Work task: When you find the word "exposure" in a line of the entries, please copy the whole line.

Data extracts:
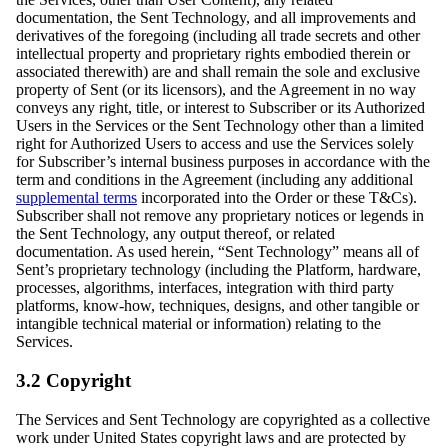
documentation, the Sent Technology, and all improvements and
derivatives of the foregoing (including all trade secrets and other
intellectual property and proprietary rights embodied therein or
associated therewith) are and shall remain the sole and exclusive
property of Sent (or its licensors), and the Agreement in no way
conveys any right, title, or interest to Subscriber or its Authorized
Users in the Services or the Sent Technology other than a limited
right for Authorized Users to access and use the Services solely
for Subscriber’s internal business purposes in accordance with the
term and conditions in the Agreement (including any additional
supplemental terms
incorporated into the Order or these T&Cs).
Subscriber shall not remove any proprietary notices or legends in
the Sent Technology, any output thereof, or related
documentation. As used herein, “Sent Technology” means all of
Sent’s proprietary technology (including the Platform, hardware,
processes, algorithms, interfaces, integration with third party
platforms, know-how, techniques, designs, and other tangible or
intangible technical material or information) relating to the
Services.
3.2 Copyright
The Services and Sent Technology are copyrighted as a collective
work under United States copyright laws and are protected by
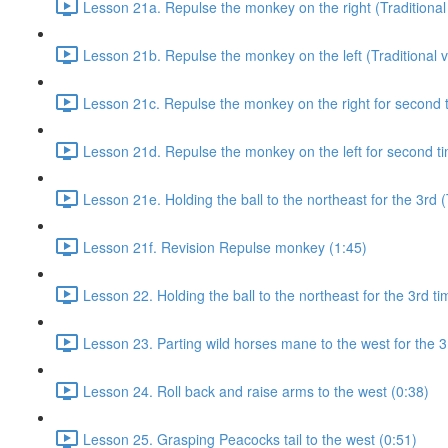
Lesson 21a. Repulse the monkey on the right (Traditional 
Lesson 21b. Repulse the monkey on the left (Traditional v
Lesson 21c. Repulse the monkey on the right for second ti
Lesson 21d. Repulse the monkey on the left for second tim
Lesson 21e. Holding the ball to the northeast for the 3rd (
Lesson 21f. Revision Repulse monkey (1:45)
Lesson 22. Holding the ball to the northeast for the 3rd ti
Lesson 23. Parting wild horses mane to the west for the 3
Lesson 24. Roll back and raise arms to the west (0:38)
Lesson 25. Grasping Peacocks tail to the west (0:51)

* * *

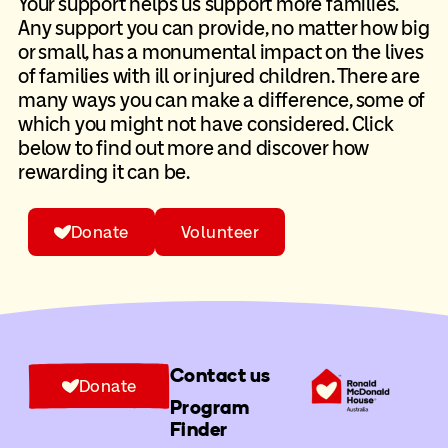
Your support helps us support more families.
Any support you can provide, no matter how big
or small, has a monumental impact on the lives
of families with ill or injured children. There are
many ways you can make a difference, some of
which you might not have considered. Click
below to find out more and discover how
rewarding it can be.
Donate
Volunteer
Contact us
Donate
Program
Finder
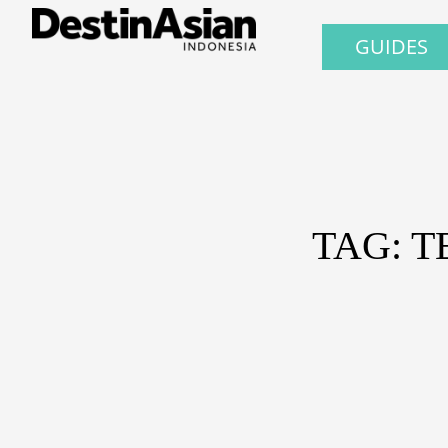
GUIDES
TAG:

...

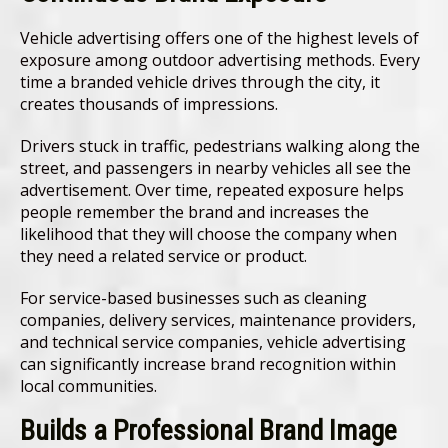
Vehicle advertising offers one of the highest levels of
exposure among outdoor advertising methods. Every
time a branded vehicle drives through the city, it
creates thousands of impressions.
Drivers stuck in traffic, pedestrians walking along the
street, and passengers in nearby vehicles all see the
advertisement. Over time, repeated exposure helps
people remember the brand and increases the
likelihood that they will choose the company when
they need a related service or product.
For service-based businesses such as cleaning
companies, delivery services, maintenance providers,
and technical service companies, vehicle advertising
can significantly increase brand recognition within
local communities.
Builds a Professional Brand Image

Result of this exercise:
exposure among outdoor advertising methods. Every
advertisement. Over time, repeated exposure helps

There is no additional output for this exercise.